On the last Dev Journal we looked at what the new rules for using runic arrays will be like. For this Journal, we’re taking something old and turning it into something new.
For those of you that have played the Sigil System, you’ll be more than familiar with the Contacts system, that gives you some concrete game mechanics to represent your network of NPC contacts in your campaign, and how to get the most out of them. We’ve taken that, updated it, and we’re putting it into the new Runed Age.
As the saying goes: “it’s not what you know, but who you know”; and this might as well be a law of physics in the city of Middelburg. In the Runed Age, you play as a professional criminal, so it makes sense that you will need a network of informers, fences, dealers, wheelers, corrupt constables and everyone in-between that will free you up to commit all the crimes you need.
Each contact has two Skills: Influence and Aptitude, and like a PC’s Skills, they run from 0 to 100. Influence represents how close a relationship you have with your contact, while Aptitude shows how good the contact is at whatever it is he does.
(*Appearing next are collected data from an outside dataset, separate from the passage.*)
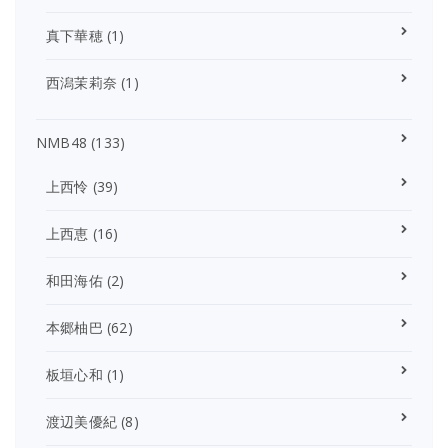
真下華穂
(1)
西潟茉莉奈
(1)
NMB48
(133)
上西怜
(39)
上西恵
(16)
和田海佑
(2)
本郷柚巴
(62)
板垣心和
(1)
渡辺美優紀
(8)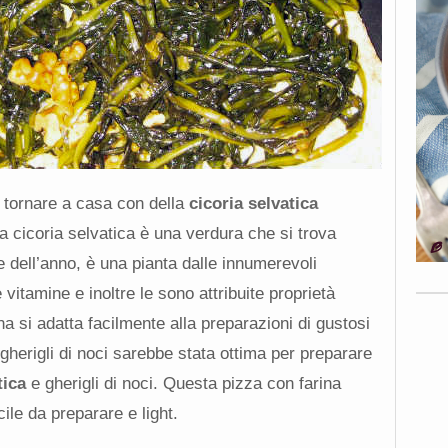
e tornare a casa con della
cicoria selvatica
 cicoria selvatica è una verdura che si trova
dell’anno, è una pianta dalle innumerevoli
 vitamine e inoltre le sono attribuite proprietà
na si adatta facilmente alla preparazioni di gustosi
gherigli di noci sarebbe stata ottima per preparare
tica
e gherigli di noci. Questa pizza con farina
cile da preparare e light.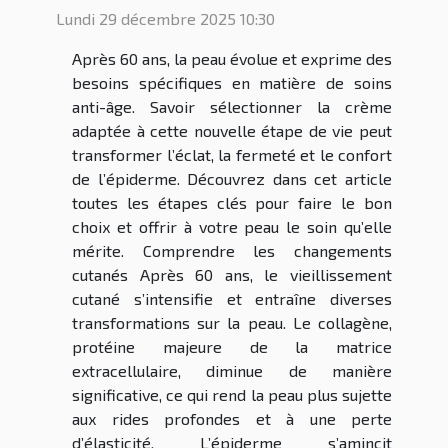
Lundi 29 décembre 2025 10:30
Après 60 ans, la peau évolue et exprime des
besoins spécifiques en matière de soins
anti-âge. Savoir sélectionner la crème
adaptée à cette nouvelle étape de vie peut
transformer l’éclat, la fermeté et le confort
de l’épiderme. Découvrez dans cet article
toutes les étapes clés pour faire le bon
choix et offrir à votre peau le soin qu’elle
mérite. Comprendre les changements
cutanés Après 60 ans, le vieillissement
cutané s’intensifie et entraîne diverses
transformations sur la peau. Le collagène,
protéine majeure de la matrice
extracellulaire, diminue de manière
significative, ce qui rend la peau plus sujette
aux rides profondes et à une perte
d’élasticité. L’épiderme s’amincit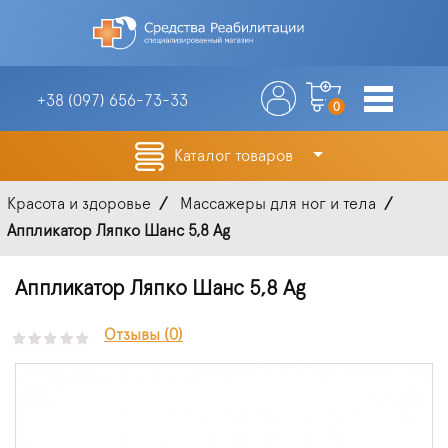
+38 (097)
656-73-33
0
Каталог товаров
Красота и здоровье
Массажеры для ног и тела
Аппликатор Ляпко Шанс 5,8 Ag
Аппликатор Ляпко Шанс 5,8 Ag
Отзывы (0)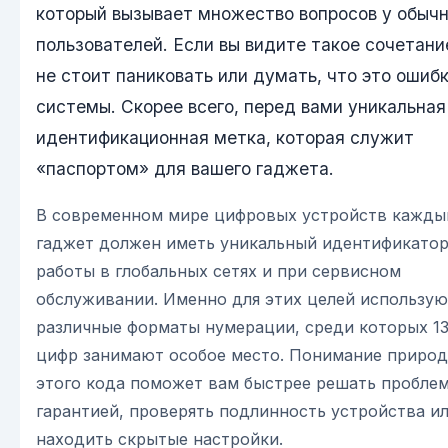
который вызывает множество вопросов у обыч
пользователей. Если вы видите такое сочетани
не стоит паниковать или думать, что это ошиб
системы. Скорее всего, перед вами уникальная
идентификационная метка, которая служит
«паспортом» для вашего гаджета.
В современном мире цифровых устройств кажды
гаджет должен иметь уникальный идентификатор
работы в глобальных сетях и при сервисном
обслуживании. Именно для этих целей использую
различные форматы нумерации, среди которых 1
цифр занимают особое место. Понимание приро
этого кода поможет вам быстрее решать пробле
гарантией, проверять подлинность устройства и
находить скрытые настройки.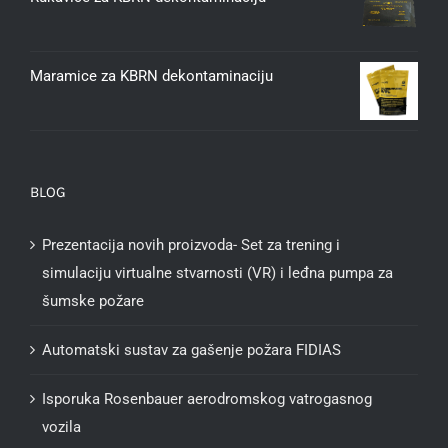
Maramice za KBRN dekontaminaciju
BLOG
Prezentacija novih proizvoda- Set za trening i
simulaciju virtualne stvarnosti (VR) i leđna pumpa za
šumske požare
Automatski sustav za gašenje požara FIDIAS
Isporuka Rosenbauer aerodromskog vatrogasnog
vozila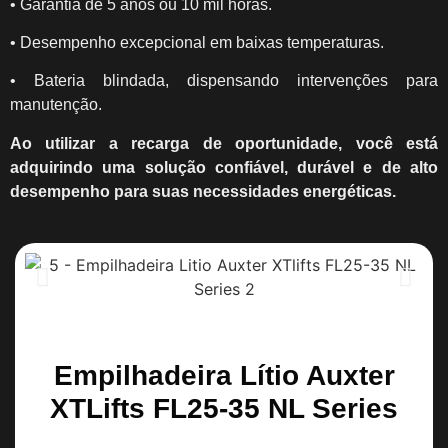
• Garantia de 5 anos ou 10 mil horas.
• Desempenho excepcional em baixas temperaturas.
• Bateria blindada, dispensando intervenções para
manutenção.
Ao utilizar a recarga de oportunidade, você está
adquirindo uma solução confiável, durável e de alto
desempenho para suas necessidades energéticas.
Empilhadeira Lítio Auxter
XTLifts FL25-35 NL Series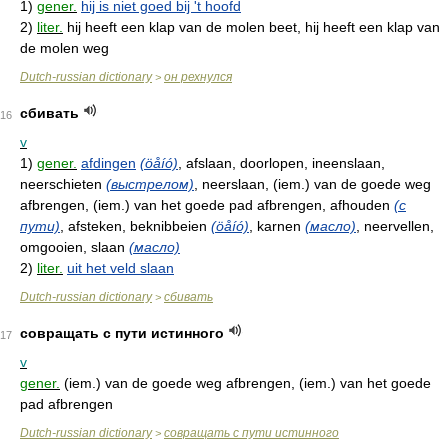
1)
gener.
hij is niet goed bij 't hoofd
2)
liter.
hij heeft een klap van de molen beet, hij heeft een klap van
de molen weg
Dutch-russian dictionary
он рехнулся
>
сбивать
16
v
1)
gener.
afdingen
(öåíó)
, afslaan, doorlopen, ineenslaan,
neerschieten
(выстрелом)
, neerslaan, (iem.) van de goede weg
afbrengen, (iem.) van het goede pad afbrengen, afhouden
(с
пути)
, afsteken, beknibbeien
(öåíó)
, karnen
(масло)
, neervellen,
omgooien, slaan
(масло)
2)
liter.
uit het veld slaan
Dutch-russian dictionary
сбивать
>
совращать с пути истинного
17
v
gener.
(iem.) van de goede weg afbrengen, (iem.) van het goede
pad afbrengen
Dutch-russian dictionary
совращать с пути истинного
>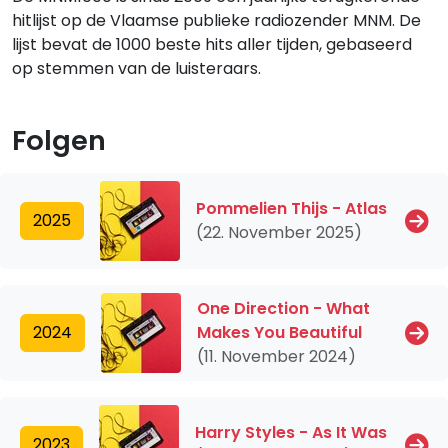
hitlijst op de Vlaamse publieke radiozender MNM. De
lijst bevat de 1000 beste hits aller tijden, gebaseerd
op stemmen van de luisteraars.
Folgen
Pommelien Thijs - Atlas
2025
(22. November 2025)
One Direction - What
2024
Makes You Beautiful
(11. November 2024)
Harry Styles - As It Was
2023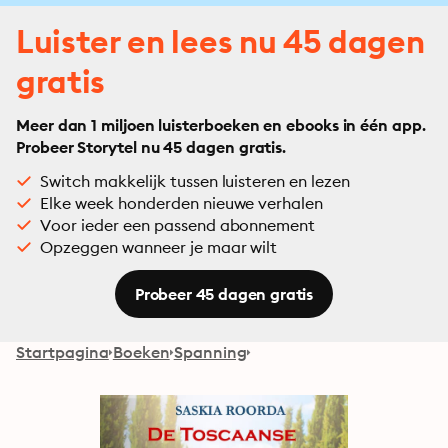
Luister en lees nu 45 dagen
gratis
Meer dan 1 miljoen luisterboeken en ebooks in één app.
Probeer Storytel nu 45 dagen gratis.
Switch makkelijk tussen luisteren en lezen
Elke week honderden nieuwe verhalen
Voor ieder een passend abonnement
Opzeggen wanneer je maar wilt
Probeer 45 dagen gratis
Startpagina
Boeken
Spanning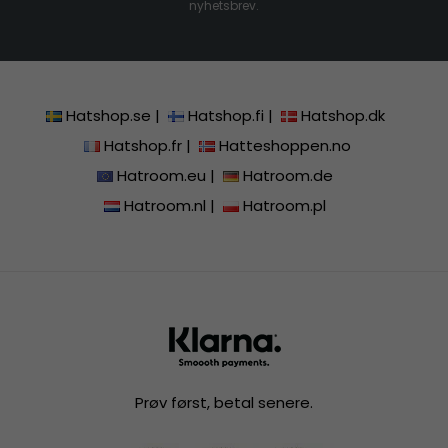
nyhetsbrev.
Hatshop.se
|
Hatshop.fi
|
Hatshop.dk
Hatshop.fr
|
Hatteshoppen.no
Hatroom.eu
|
Hatroom.de
Hatroom.nl
|
Hatroom.pl
Prøv først, betal senere.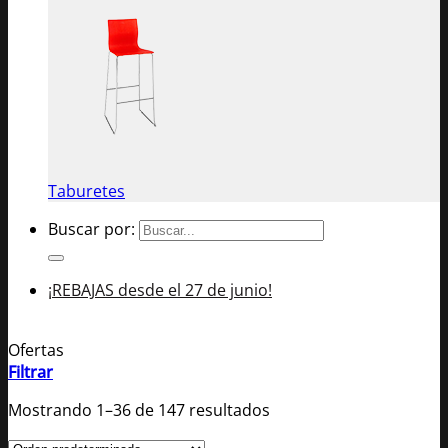
Taburetes
Buscar por:
¡REBAJAS desde el 27 de junio!
Ofertas
Filtrar
Mostrando 1–36 de 147 resultados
When you want a contact to do something, you first need to see if they have the time/energy/patience/or just plain old like you enough to do what you want. This is where the Influence Skill comes in. You roll your contact’s Influence Skill, and if you succeed, then your contact has the time of day for you. If not, then for some reason that your GM will give you, your contact can’t do what you want him to do.
As with everything else, there is always modifiers to this, which will be detailed in the book, but just quickly they come in three varieties.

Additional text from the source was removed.